Key features included reliable data ingestion, event-driven processing, data standardization, and orchestration of complex workflows using Airflow.
- Designed and implemented scalable and resilient data architectures.
- Built serverless data pipelines using AWS and Databricks.
- Implemented data ingestion from different sources using Amazon DMS.
- Orchestrated data pipelines with Airflow.
- Implemented monitoring and management mechanisms for data pipelines.
- Ensured data security and compliance with industry standards.
Senior Data Engineer
A technology platform focused on the retail supply chain, connecting industries, distributors, and small retailers into a single digital ecosystem. The product helps optimize commercial execution, improve sales performance, and enable better decision-making through data.
Raphael worked on building cloud-based data platforms that supported this ecosystem, ingesting and processing data from multiple sources, including sales systems, distributors, and APIs. These pipelines enabled both batch and near-real-time use cases across the platform.
The solutions provided visibility into sales, inventory, and market behavior, helping retailers and suppliers act more efficiently.
Key features included scalable data ingestion, event-driven processing, and reliable data pipelines designed to support real-time insights and operational decision-making across the supply chain.

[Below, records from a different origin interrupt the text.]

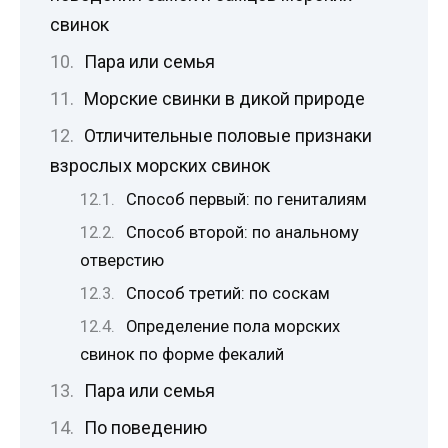
свинок
Пара или семья
Морские свинки в дикой природе
Отличительные половые признаки
взрослых морских свинок
Способ первый: по гениталиям
Способ второй: по анальному
отверстию
Способ третий: по соскам
Определение пола морских
свинок по форме фекалий
Пара или семья
По поведению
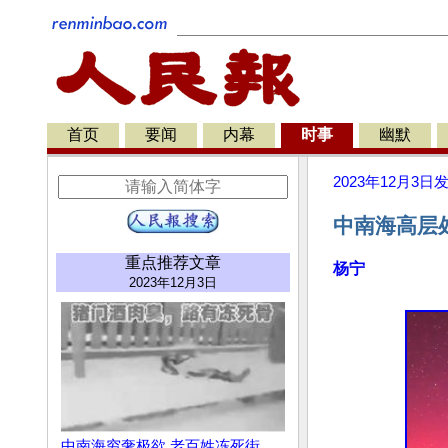
首页
要闻
内幕
时事
幽默
2023年12月3日
中南海高层
重点推荐文章
杨宁
2023年12月3日
中南海穷奢极欲 老百姓冻死街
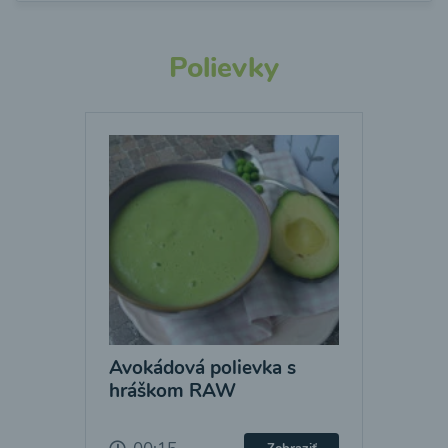
Polievky
Avokádová polievka s
hráškom RAW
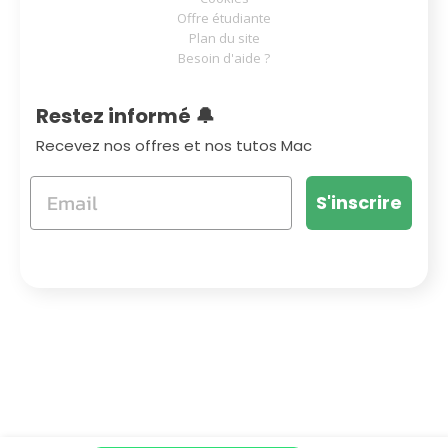
Offre étudiante
Plan du site
Besoin d'aide ?
Restez informé 🔔
Recevez nos offres et nos tutos Mac
S'inscrire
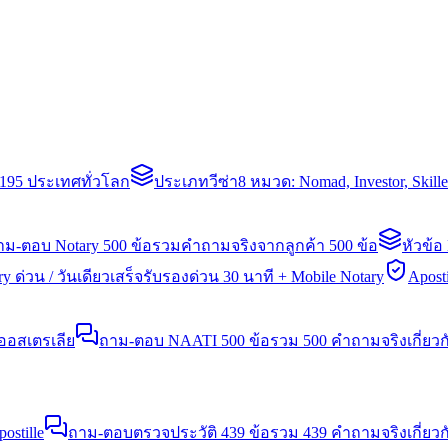
่า 195 ประเทศทั่วโลก
ประเภทวีซ่า
8 หมวด: Nomad, Investor, Skil
าม-ตอบ Notary 500 ข้อ
รวมคำถามจริงจากลูกค้า 500 ข้อ
หัวข้อ
y ด่วน / วันเดียวเสร็จ
รับรองด่วน 30 นาที + Mobile Notary
Aposti
นออสเตรเลีย
ถาม-ตอบ NAATI 500 ข้อ
รวม 500 คำถามจริงเกี่ยว
stille
ถาม-ตอบตรวจประวัติ 439 ข้อ
รวม 439 คำถามจริงเกี่ยวก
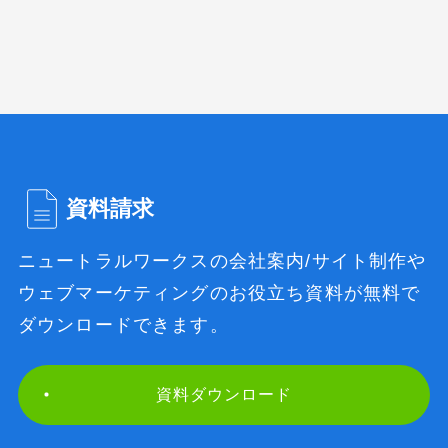
資料請求
ニュートラルワークスの会社案内/サイト制作や
ウェブマーケティングのお役立ち資料が無料で
ダウンロードできます。
資料ダウンロード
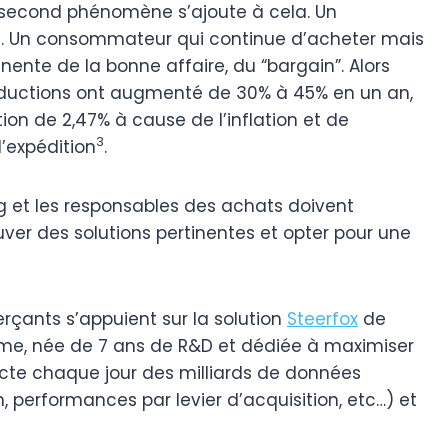
n second phénomène s’ajoute à cela. Un
t. Un consommateur qui continue d’acheter mais
nente de la bonne affaire, du “bargain”. Alors
réductions ont augmenté de 30% à 45% en un an,
n de 2,47% à cause de l’inflation et de
3
’expédition
.
g et les responsables des achats doivent
rouver des solutions pertinentes et opter pour une
rçants s’appuient sur la solution
Steerfox
de
rme, née de 7 ans de R&D et dédiée à maximiser
ecte chaque jour des milliards de données
son, performances par levier d’acquisition, etc…) et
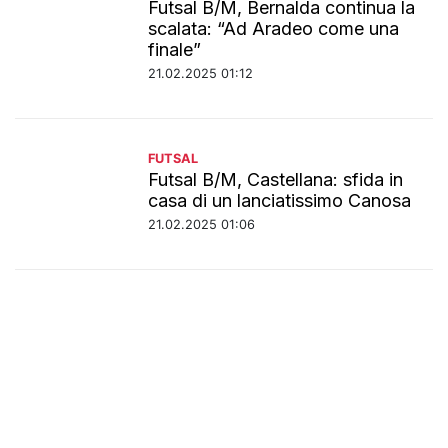
Futsal B/M, Bernalda continua la
scalata: “Ad Aradeo come una
finale”
21.02.2025 01:12
FUTSAL
Futsal B/M, Castellana: sfida in
casa di un lanciatissimo Canosa
21.02.2025 01:06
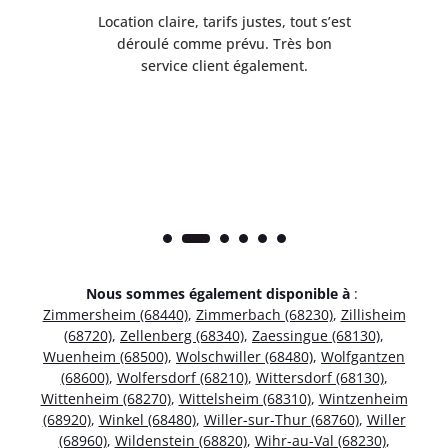
 de
Location claire, tarifs justes, tout s’est
Se
t
déroulé comme prévu. Très bon
pile
service client également.
Nous sommes également disponible à
:
Zimmersheim (68440)
,
Zimmerbach (68230)
,
Zillisheim
(68720)
,
Zellenberg (68340)
,
Zaessingue (68130)
,
Wuenheim (68500)
,
Wolschwiller (68480)
,
Wolfgantzen
(68600)
,
Wolfersdorf (68210)
,
Wittersdorf (68130)
,
Wittenheim (68270)
,
Wittelsheim (68310)
,
Wintzenheim
(68920)
,
Winkel (68480)
,
Willer-sur-Thur (68760)
,
Willer
(68960)
,
Wildenstein (68820)
,
Wihr-au-Val (68230)
,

- Designed and implemented scalable and resilient data architectures.
- Built AWS serverless data pipelines using AWS Lambda, Amazon ECS, Amazon EC2, Amazon S3, DynamoDB, and EventBridge.
- Leveraged event-driven data processing for real-time solutions.
- Collected, transformed, and moved data from diverse sources for integration.
- Implemented monitoring and management mechanisms for data pipelines.
- Ensured data security and compliance with industry standards.
Senior Data Engineer
A consultancy company that worked for Claro Telecome, which is one of the largest telecommunications companies in Brazil, providing mobile, broadband, and digital services to millions of customers. The project focused on building and maintaining data solutions to support business intelligence and operational reporting across the company.
Raphael worked on developing and maintaining ETL pipelines using Informatica PowerCenter and Oracle (PL/SQL), processing large volumes of telecom data such as customer activity, billing, and service usage.
These pipelines enabled internal teams to generate reports and insights used for decision-making, performance monitoring, and operational analysis.
Key features included data integration across multiple systems, ETL performance optimization, and ensuring data consistency and reliability across environments, with a strong focus on production stability.
- Performed analysis and modeling for business intelligence.
- Developed PL/SQL (Oracle).
- Developed ETL in PowerCenter.
- Maintained shell scripts.
- Monitored approval stages and production/post-production implementations.
- Improved ETL process performance.
- Manipulated files and folders on Unix.